[[ Records for this task open ]]

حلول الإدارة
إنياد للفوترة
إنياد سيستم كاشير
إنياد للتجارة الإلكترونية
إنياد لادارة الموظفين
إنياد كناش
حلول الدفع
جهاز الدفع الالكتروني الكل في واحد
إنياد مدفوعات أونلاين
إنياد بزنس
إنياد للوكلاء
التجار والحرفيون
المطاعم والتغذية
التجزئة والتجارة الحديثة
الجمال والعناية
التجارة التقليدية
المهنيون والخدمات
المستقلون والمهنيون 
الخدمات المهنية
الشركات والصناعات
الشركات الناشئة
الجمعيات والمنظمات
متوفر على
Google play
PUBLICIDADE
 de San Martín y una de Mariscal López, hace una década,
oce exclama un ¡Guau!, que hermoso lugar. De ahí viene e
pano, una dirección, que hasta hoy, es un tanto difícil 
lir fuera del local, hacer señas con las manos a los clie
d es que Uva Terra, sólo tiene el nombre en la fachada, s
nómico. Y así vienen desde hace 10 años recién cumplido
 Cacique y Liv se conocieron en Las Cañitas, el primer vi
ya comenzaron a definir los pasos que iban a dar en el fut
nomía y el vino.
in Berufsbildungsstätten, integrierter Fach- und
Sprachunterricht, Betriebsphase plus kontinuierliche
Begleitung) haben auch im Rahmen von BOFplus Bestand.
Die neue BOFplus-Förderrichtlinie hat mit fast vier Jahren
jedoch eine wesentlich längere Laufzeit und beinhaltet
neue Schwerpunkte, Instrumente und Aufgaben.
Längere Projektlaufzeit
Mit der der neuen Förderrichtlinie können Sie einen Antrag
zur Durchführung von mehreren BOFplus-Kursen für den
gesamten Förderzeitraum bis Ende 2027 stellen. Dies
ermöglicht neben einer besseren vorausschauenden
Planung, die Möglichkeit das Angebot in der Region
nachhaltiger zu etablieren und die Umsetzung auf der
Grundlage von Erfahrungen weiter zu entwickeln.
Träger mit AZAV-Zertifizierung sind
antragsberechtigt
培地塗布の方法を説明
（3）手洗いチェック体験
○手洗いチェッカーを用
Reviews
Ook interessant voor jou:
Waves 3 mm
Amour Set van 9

[[ Records for this task closed ]]
[[ Records for this task open ]]

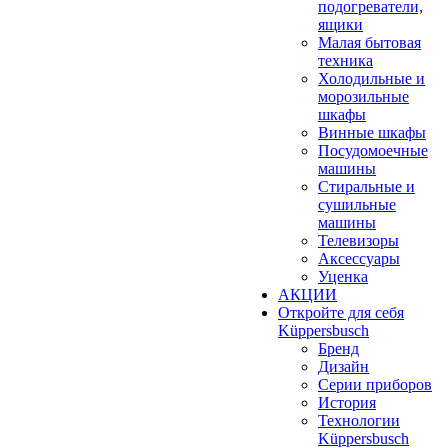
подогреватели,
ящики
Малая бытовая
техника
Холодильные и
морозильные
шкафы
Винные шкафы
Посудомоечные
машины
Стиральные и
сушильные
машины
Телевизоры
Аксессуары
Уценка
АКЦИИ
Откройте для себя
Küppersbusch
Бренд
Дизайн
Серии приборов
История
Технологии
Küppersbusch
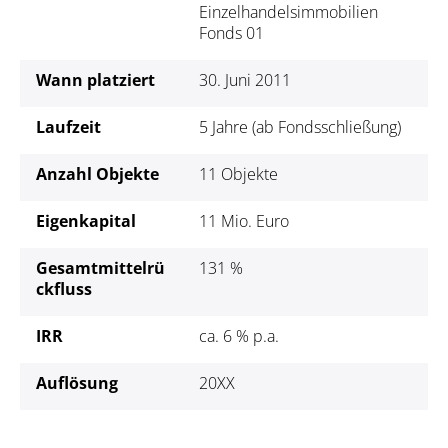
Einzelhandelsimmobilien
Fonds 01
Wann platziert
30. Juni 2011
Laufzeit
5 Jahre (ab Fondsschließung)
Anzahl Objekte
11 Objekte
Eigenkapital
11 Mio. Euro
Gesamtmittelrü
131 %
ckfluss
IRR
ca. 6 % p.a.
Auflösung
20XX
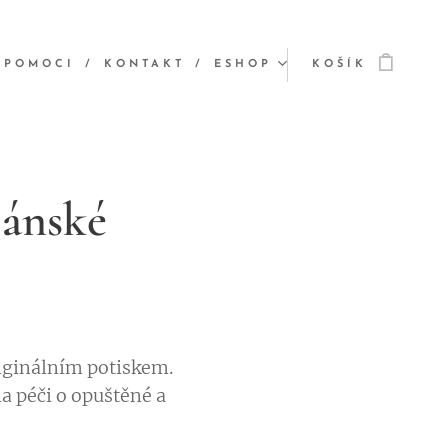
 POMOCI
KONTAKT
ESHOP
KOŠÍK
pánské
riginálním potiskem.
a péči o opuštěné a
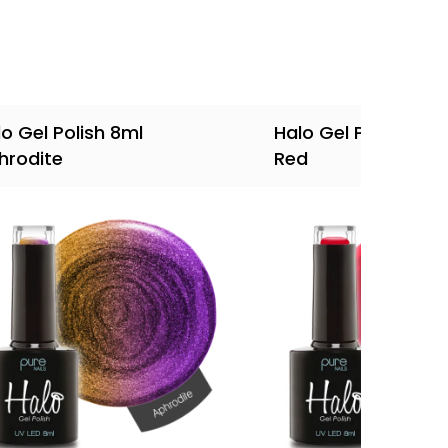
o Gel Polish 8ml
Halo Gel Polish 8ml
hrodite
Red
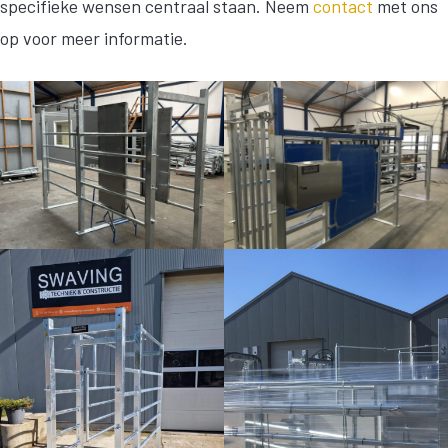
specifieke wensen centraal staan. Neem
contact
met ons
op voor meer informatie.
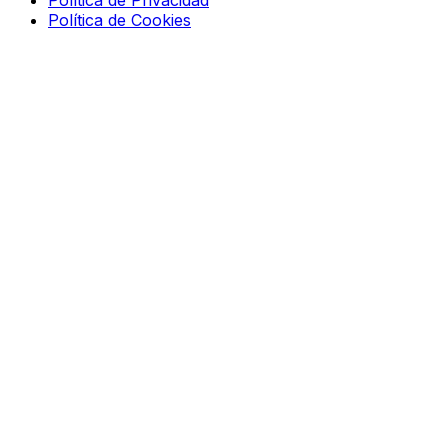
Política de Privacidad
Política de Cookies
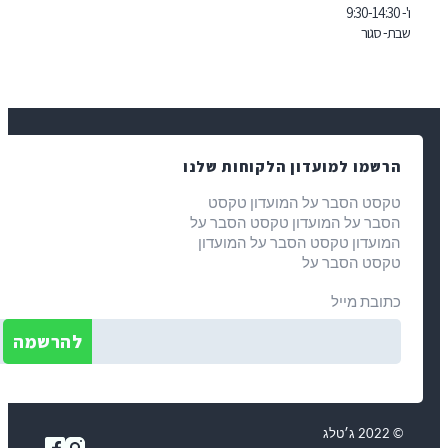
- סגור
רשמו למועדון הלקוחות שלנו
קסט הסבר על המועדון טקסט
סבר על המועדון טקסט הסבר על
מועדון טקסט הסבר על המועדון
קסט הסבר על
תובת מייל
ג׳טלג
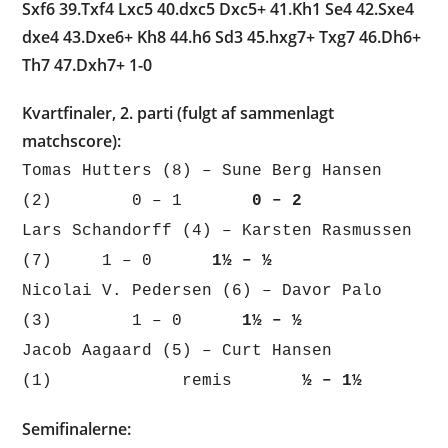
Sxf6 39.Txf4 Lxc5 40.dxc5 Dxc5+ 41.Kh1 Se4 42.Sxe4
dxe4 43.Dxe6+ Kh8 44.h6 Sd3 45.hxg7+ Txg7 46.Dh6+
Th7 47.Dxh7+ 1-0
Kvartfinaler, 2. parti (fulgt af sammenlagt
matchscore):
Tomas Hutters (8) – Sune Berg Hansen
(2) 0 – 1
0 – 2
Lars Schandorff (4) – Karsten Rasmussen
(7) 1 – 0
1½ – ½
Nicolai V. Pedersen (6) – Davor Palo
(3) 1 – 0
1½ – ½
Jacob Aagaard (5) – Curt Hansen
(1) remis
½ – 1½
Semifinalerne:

[[ Records for this task closed ]]
[[ Records for this task open ]]

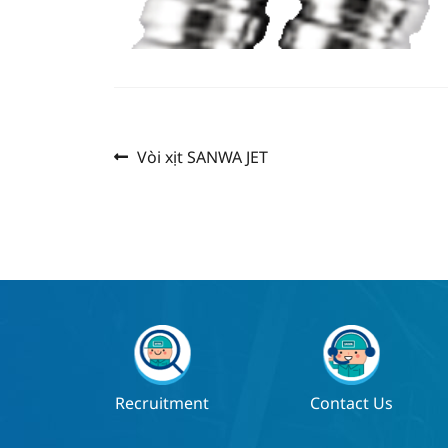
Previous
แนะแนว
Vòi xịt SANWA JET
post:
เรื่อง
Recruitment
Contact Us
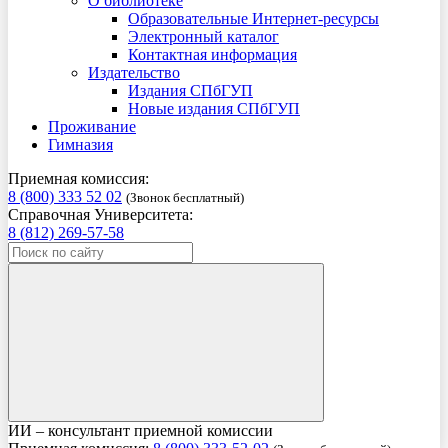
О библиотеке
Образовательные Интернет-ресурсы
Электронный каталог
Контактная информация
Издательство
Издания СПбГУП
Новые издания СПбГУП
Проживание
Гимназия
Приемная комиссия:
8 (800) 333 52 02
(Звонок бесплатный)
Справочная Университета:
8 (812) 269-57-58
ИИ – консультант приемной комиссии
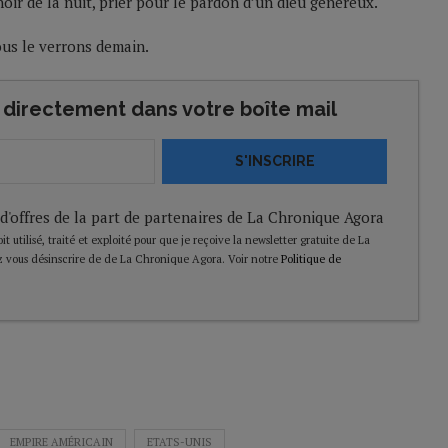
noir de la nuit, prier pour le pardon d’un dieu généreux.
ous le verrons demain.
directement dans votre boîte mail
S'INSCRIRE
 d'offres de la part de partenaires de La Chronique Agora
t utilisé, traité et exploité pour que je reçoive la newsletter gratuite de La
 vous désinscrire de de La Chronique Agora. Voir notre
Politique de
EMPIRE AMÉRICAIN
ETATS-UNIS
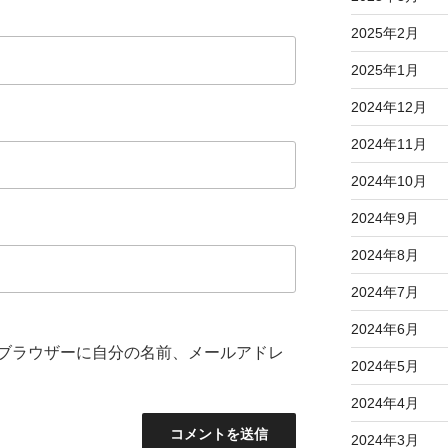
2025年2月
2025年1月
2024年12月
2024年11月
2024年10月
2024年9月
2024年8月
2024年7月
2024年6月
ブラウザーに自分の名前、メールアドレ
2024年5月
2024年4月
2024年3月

[[ Records for this task closed ]]

### Task statement
Give back the records above exactly, limited to the lines between the one holding "pano, una dirección, que" and the one holding "Amour Set van 9", inclusive.

### Exercise answer
pano, una dirección, que hasta hoy, es un tanto difícil 
lir fuera del local, hacer señas con las manos a los clie
d es que Uva Terra, sólo tiene el nombre en la fachada, s
nómico. Y así vienen desde hace 10 años recién cumplido
 Cacique y Liv se conocieron en Las Cañitas, el primer vi
ya comenzaron a definir los pasos que iban a dar en el fut
nomía y el vino.
in Berufsbildungsstätten, integrierter Fach- und
Sprachunterricht, Betriebsphase plus kontinuierliche
Begleitung) haben auch im Rahmen von BOFplus Bestand.
Die neue BOFplus-Förderrichtlinie hat mit fast vier Jahren
jedoch eine wesentlich längere Laufzeit und beinhaltet
neue Schwerpunkte, Instrumente und Aufgaben.
Längere Projektlaufzeit
Mit der der neuen Förderrichtlinie können Sie einen Antrag
zur Durchführung von mehreren BOFplus-Kursen für den
gesamten Förderzeitraum bis Ende 2027 stellen. Dies
ermöglicht neben einer besseren vorausschauenden
Planung, die Möglichkeit das Angebot in der Region
nachhaltiger zu etablieren und die Umsetzung auf der
Grundlage von Erfahrungen weiter zu entwickeln.
Träger mit AZAV-Zertifizierung sind
antragsberechtigt
培地塗布の方法を説明
（3）手洗いチェック体験
○手洗いチェッカーを用
Reviews
Ook interessant voor jou:
Waves 3 mm
Amour Set van 9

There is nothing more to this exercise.